We thought this purchase in shares of a subsidiary unusual, and suspected Lawrie of believing there to be better opportunities in Allscripts than in Misys.

The WSJ’s Inside Track picked up on our story on November 5th.

Since our note of October 30th (link here), Allscripts are up 96% in absolute terms, and up 120% vs the Dow Index.

Misys shares in dollar terms are pretty much unchanged over the period.

So Lawrie was right. Very right.

Why take Allscripts (MDRX) off the positive list? Because we think the share price now matches the markets expectations in the medium term:  Q3 profits were out last week, and despite ‘better than expected results’ the stock was down 28c on the day (MSN Money).

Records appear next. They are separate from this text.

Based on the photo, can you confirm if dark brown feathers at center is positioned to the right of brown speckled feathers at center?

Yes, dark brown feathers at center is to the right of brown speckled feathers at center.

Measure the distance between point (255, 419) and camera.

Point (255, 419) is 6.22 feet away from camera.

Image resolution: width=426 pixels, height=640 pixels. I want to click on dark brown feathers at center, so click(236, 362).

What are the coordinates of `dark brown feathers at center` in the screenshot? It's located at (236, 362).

Extract from our note of October 30th 2008:

‘Mike Lawrie, CEO of Misys plc (MSY, 118p), and Chairman of Allscripts after Misys completed a purchase of the majority of the shares in the company, has bought 70,000 shares in Allscripts at $5.0921 (27th October- source London Stock Exchange– type MSY into Code box).

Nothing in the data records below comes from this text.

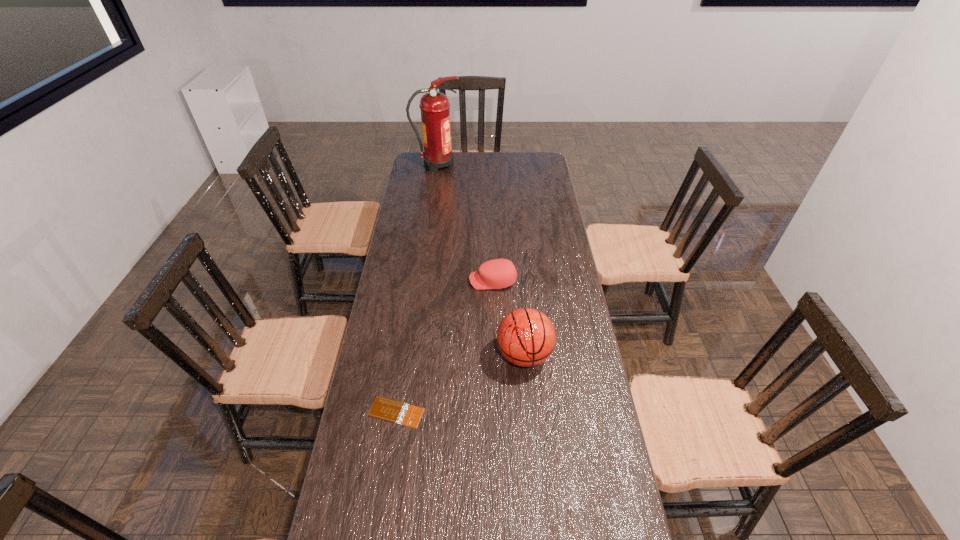 At what (x,y) coordinates should I click in order to perform the action: click on fire extinguisher. Please return your answer as a coordinate pair (x, y). Looking at the image, I should click on (x=435, y=108).

At what (x,y) coordinates should I click in order to perform the action: click on the farthest object. Please return your answer as a coordinate pair (x, y). Looking at the image, I should click on [435, 108].

Find the location of a particular element. The image size is (960, 540). the third farthest object is located at coordinates (526, 337).

The height and width of the screenshot is (540, 960). In order to click on the second tallest object in this screenshot , I will do `click(526, 337)`.

At what (x,y) coordinates should I click in order to perform the action: click on cap. Please return your answer as a coordinate pair (x, y). Looking at the image, I should click on (498, 273).

Find the location of a particular element. This screenshot has height=540, width=960. the second shortest object is located at coordinates (498, 273).

Find the location of a particular element. This screenshot has width=960, height=540. the nearest object is located at coordinates (386, 409).

Locate an element on the screen. This screenshot has height=540, width=960. chocolate bar is located at coordinates (386, 409).

Identify the location of vacant space situated 0.270m on the front-facing side of the fire extinguisher. (512, 165).

Locate an element on the screen. This screenshot has width=960, height=540. free space located 0.290m on the side with spill of the basketball is located at coordinates (535, 472).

Lawrie already has a $1m shareholding in Misys (excluding his share options and performance plan shares). Does he now think Allscripts is the cheap (er) way to invest in the group?’

View on Allscripts: Neutral

For all our earlier comments on Allscripts click here.

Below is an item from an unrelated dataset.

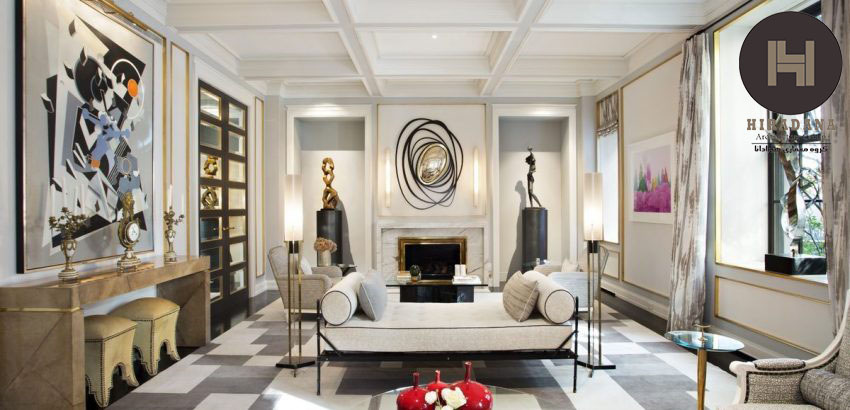 Where is `floor`? This screenshot has height=410, width=850. floor is located at coordinates (257, 370), (653, 358).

Directors Buying signalling market bottom?

I was surprised on Friday to see such a turnaround in directors sentiment ‘Directors ARE buying shares. Buys outnumber Sells 10 to 1’.

Data on Directors Dealings from Digitallook (site here) showed that over the month of October Directors Buys in the FT 350 companies outnumbered Directors Sells by almost 10:1.

This is a sharp change from data I ran on October 10th, which showed Buys and Sells at similar levels for the prior month.

Is this a turning point for the market? What is the precedent?

I used the Digitallook Screening Tools product to screen for Directors buys over GBP 50k, and sells over GBP 50k, and looked at the market turn in early 2003, when the FTSE rallied by 1/3rd in 12 months.

Through 2002 and 2003 Buys to Sells are in the ratio of between 1:1 and 2:1 for most of the month periods analysed.  In August and September 2002 this jumped to 4:1 and 3:1 respectively, then fell back to 1 1/2:1 and 2:1 for the following two months.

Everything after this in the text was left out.